──────── Raw data ────────

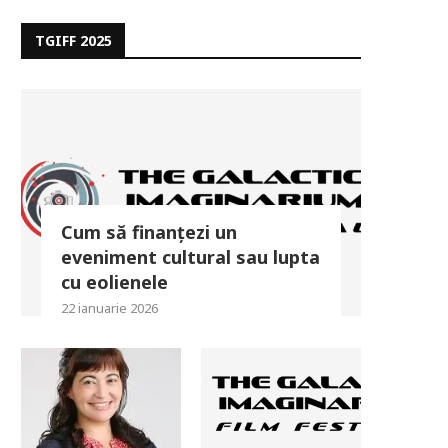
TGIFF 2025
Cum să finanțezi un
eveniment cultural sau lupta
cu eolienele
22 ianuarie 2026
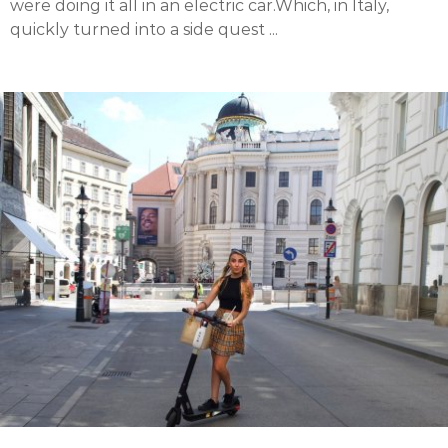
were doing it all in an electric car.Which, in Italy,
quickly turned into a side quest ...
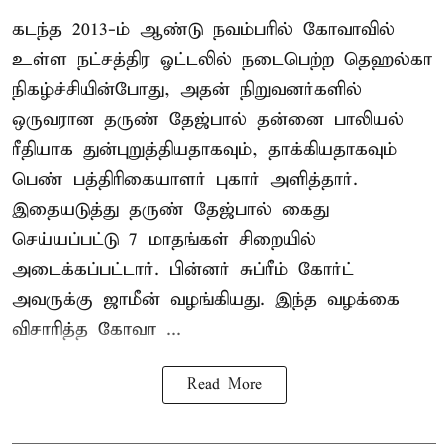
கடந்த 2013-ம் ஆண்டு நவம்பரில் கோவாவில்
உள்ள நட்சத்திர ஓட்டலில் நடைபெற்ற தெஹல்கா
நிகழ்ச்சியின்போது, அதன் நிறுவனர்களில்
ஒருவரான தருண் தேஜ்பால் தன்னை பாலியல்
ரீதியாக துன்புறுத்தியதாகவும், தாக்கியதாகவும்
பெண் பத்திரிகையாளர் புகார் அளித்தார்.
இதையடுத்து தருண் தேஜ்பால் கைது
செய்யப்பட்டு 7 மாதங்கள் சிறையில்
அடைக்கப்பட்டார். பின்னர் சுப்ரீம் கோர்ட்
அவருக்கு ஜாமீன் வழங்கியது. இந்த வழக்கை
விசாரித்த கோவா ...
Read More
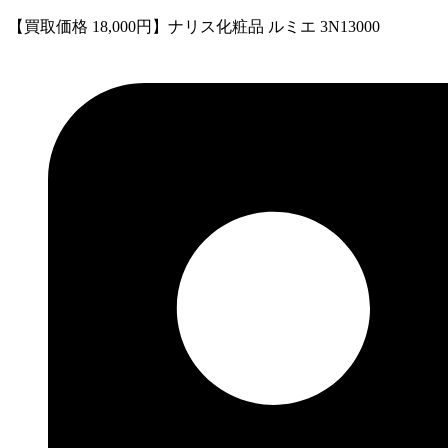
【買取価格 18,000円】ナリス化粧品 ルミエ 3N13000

────────
──────── Raw data ────────

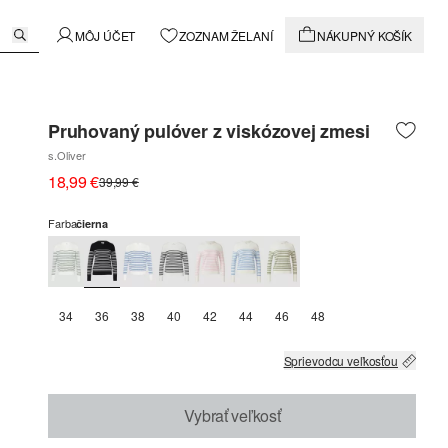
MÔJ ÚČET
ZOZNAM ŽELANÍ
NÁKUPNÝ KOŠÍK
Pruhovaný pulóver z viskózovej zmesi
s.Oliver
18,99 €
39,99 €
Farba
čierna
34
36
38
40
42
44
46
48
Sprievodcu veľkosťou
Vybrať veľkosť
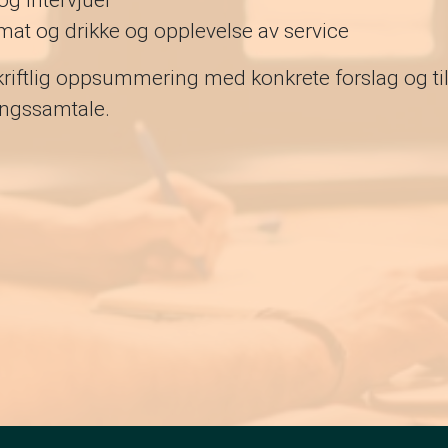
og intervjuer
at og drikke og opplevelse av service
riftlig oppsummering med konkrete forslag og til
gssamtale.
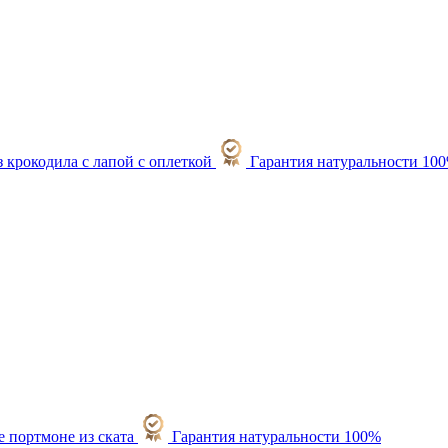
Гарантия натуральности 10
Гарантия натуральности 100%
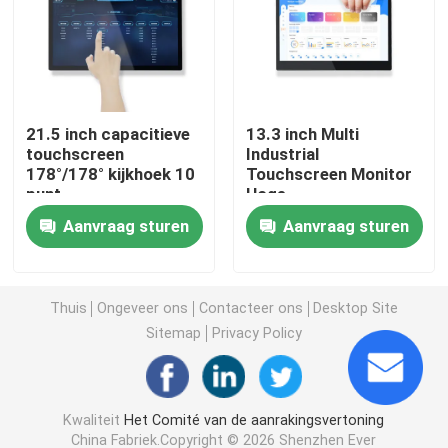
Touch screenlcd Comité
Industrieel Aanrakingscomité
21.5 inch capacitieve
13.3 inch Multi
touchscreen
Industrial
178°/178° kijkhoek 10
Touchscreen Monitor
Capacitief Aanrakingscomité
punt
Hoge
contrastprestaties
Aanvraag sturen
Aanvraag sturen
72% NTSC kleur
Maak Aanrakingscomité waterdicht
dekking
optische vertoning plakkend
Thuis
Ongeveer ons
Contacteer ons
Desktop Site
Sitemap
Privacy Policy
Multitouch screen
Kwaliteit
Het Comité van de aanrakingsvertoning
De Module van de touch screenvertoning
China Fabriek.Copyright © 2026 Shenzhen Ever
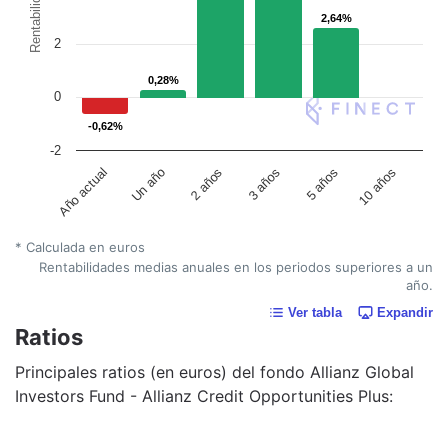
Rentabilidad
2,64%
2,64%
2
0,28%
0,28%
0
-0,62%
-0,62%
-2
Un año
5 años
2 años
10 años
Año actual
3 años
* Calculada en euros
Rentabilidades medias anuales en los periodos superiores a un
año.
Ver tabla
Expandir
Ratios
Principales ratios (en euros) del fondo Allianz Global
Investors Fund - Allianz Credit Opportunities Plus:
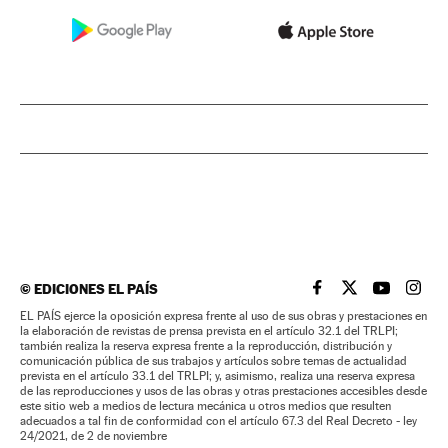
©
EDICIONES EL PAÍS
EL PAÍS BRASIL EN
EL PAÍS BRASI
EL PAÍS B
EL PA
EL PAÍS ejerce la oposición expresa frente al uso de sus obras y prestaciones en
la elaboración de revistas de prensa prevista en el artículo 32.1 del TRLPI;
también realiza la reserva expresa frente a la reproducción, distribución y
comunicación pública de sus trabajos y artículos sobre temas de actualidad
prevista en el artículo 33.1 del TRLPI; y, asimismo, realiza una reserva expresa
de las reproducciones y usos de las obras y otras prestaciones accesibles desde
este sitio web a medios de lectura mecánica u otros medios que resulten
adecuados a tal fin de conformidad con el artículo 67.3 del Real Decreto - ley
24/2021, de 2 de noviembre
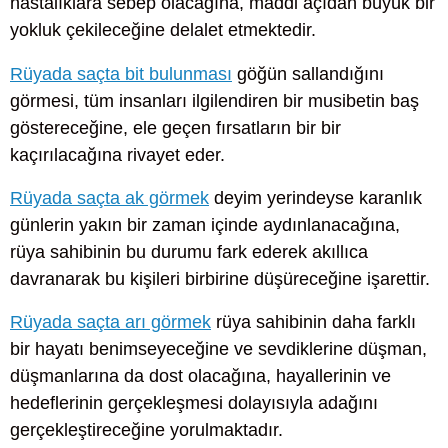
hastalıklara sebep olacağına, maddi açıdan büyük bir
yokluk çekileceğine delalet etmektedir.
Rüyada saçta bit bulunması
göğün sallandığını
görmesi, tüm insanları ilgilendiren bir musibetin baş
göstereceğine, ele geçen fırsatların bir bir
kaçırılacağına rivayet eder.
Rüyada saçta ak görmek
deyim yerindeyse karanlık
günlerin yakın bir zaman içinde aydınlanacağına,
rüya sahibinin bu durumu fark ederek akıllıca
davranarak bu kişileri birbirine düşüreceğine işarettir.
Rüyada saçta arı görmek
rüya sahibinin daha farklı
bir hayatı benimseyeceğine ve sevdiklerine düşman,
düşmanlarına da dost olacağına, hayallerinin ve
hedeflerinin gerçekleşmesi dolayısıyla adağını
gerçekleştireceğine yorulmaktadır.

────────

What the exercise asks –
What should come back is an exact copy of the lines above from the line with "Cum să finanțezi un" to the line with "ரீதியாக துன்புறுத்தியதாகவும், தாக்கியதாகவும்", both included, minus the pictures.

Exercise result –
Cum să finanțezi un
eveniment cultural sau lupta
cu eolienele
22 ianuarie 2026
were doing it all in an electric car.Which, in Italy,
quickly turned into a side quest ...
கடந்த 2013-ம் ஆண்டு நவம்பரில் கோவாவில்
உள்ள நட்சத்திர ஓட்டலில் நடைபெற்ற தெஹல்கா
நிகழ்ச்சியின்போது, அதன் நிறுவனர்களில்
ஒருவரான தருண் தேஜ்பால் தன்னை பாலியல்
ரீதியாக துன்புறுத்தியதாகவும், தாக்கியதாகவும்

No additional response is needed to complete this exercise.